▶ [THE TASK] Each entry needs to be given again, character for character.

----- DATA EXCERPTS

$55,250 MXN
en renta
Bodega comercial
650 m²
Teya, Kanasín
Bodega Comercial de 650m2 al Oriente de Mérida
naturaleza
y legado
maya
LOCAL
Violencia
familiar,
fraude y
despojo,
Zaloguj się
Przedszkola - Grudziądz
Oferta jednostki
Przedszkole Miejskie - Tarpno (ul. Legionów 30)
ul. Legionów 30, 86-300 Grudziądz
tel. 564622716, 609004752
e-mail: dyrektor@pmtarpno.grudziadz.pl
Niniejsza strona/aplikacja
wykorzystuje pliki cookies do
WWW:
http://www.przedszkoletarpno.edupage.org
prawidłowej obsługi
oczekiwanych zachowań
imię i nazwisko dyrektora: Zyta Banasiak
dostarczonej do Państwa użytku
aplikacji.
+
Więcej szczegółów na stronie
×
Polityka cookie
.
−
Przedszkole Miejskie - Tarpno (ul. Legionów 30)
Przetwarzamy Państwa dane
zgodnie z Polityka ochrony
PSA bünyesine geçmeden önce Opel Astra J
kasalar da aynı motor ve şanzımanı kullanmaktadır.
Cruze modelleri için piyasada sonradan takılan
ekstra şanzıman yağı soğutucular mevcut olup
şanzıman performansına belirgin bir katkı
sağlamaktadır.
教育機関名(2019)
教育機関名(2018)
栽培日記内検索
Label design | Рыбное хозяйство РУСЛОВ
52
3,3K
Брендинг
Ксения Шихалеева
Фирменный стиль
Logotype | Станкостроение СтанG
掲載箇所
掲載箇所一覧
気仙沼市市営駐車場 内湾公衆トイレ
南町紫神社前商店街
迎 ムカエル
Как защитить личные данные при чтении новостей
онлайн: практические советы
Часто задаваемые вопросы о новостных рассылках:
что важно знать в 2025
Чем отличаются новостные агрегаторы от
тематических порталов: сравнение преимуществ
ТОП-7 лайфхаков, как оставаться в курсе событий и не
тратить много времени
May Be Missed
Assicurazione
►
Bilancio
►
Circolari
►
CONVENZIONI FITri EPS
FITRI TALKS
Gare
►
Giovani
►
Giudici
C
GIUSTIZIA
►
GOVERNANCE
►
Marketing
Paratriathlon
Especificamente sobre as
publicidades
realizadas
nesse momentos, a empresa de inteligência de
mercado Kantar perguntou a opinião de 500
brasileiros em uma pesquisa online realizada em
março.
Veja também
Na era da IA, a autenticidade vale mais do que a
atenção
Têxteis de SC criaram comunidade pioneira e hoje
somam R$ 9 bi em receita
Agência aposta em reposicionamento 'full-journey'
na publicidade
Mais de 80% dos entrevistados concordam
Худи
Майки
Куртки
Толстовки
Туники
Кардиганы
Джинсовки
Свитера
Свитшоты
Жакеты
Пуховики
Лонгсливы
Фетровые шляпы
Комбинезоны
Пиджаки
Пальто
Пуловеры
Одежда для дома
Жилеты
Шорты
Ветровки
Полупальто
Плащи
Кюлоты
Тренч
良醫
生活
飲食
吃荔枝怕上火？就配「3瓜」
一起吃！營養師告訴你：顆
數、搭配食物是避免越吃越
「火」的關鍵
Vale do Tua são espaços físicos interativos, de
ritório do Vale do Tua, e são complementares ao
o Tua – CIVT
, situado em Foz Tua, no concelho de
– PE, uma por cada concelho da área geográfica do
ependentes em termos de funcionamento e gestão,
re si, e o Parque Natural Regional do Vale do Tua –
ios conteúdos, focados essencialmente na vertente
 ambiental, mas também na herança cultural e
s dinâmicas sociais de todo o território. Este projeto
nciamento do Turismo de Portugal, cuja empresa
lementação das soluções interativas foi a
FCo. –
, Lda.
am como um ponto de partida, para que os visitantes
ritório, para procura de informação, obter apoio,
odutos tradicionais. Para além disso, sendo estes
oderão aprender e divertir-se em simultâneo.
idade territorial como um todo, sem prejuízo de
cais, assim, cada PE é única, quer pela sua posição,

----------

▶ [YOUR SOLUTION]
$55,250 MXN
en renta
Bodega comercial
650 m²
Teya, Kanasín
Bodega Comercial de 650m2 al Oriente de Mérida
naturaleza
y legado
maya
LOCAL
Violencia
familiar,
fraude y
despojo,
Zaloguj się
Przedszkola - Grudziądz
Oferta jednostki
Przedszkole Miejskie - Tarpno (ul. Legionów 30)
ul. Legionów 30, 86-300 Grudziądz
tel. 564622716, 609004752
e-mail: dyrektor@pmtarpno.grudziadz.pl
Niniejsza strona/aplikacja
wykorzystuje pliki cookies do
WWW:
http://www.przedszkoletarpno.edupage.org
prawidłowej obsługi
oczekiwanych zachowań
imię i nazwisko dyrektora: Zyta Banasiak
dostarczonej do Państwa użytku
aplikacji.
+
Więcej szczegółów na stronie
×
Polityka cookie
.
−
Przedszkole Miejskie - Tarpno (ul. Legionów 30)
Przetwarzamy Państwa dane
zgodnie z Polityka ochrony
PSA bünyesine geçmeden önce Opel Astra J
kasalar da aynı motor ve şanzımanı kullanmaktadır.
Cruze modelleri için piyasada sonradan takılan
ekstra şanzıman yağı soğutucular mevcut olup
şanzıman performansına belirgin bir katkı
sağlamaktadır.
教育機関名(2019)
教育機関名(2018)
栽培日記内検索
Label design | Рыбное хозяйство РУСЛОВ
52
3,3K
Брендинг
Ксения Шихалеева
Фирменный стиль
Logotype | Станкостроение СтанG
掲載箇所
掲載箇所一覧
気仙沼市市営駐車場 内湾公衆トイレ
南町紫神社前商店街
迎 ムカエル
Как защитить личные данные при чтении новостей
онлайн: практические советы
Часто задаваемые вопросы о новостных рассылках:
что важно знать в 2025
Чем отличаются новостные агрегаторы от
тематических порталов: сравнение преимуществ
ТОП-7 лайфхаков, как оставаться в курсе событий и не
тратить много времени
May Be Missed
Assicurazione
►
Bilancio
►
Circolari
►
CONVENZIONI FITri EPS
FITRI TALKS
Gare
►
Giovani
►
Giudici
C
GIUSTIZIA
►
GOVERNANCE
►
Marketing
Paratriathlon
Especificamente sobre as
publicidades
realizadas
nesse momentos, a empresa de inteligência de
mercado Kantar perguntou a opinião de 500
brasileiros em uma pesquisa online realizada em
março.
Veja também
Na era da IA, a autenticidade vale mais do que a
atenção
Têxteis de SC criaram comunidade pioneira e hoje
somam R$ 9 bi em receita
Agência aposta em reposicionamento 'full-journey'
na publicidade
Mais de 80% dos entrevistados concordam
Худи
Майки
Куртки
Толстовки
Туники
Кардиганы
Джинсовки
Свитера
Свитшоты
Жакеты
Пуховики
Лонгсливы
Фетровые шляпы
Комбинезоны
Пиджаки
Пальто
Пуловеры
Одежда для дома
Жилеты
Шорты
Ветровки
Полупальто
Плащи
Кюлоты
Тренч
良醫
生活
飲食
吃荔枝怕上火？就配「3瓜」
一起吃！營養師告訴你：顆
數、搭配食物是避免越吃越
「火」的關鍵
Vale do Tua são espaços físicos interativos, de
ritório do Vale do Tua, e são complementares ao
o Tua – CIVT
, situado em Foz Tua, no concelho de
– PE, uma por cada concelho da área geográfica do
ependentes em termos de funcionamento e gestão,
re si, e o Parque Natural Regional do Vale do Tua –
ios conteúdos, focados essencialmente na vertente
 ambiental, mas também na herança cultural e
s dinâmicas sociais de todo o território. Este projeto
nciamento do Turismo de Portugal, cuja empresa
lementação das soluções interativas foi a
FCo. –
, Lda.
am como um ponto de partida, para que os visitantes
ritório, para procura de informação, obter apoio,
odutos tradicionais. Para além disso, sendo estes
oderão aprender e divertir-se em simultâneo.
idade territorial como um todo, sem prejuízo de
cais, assim, cada PE é única, quer pela sua posição,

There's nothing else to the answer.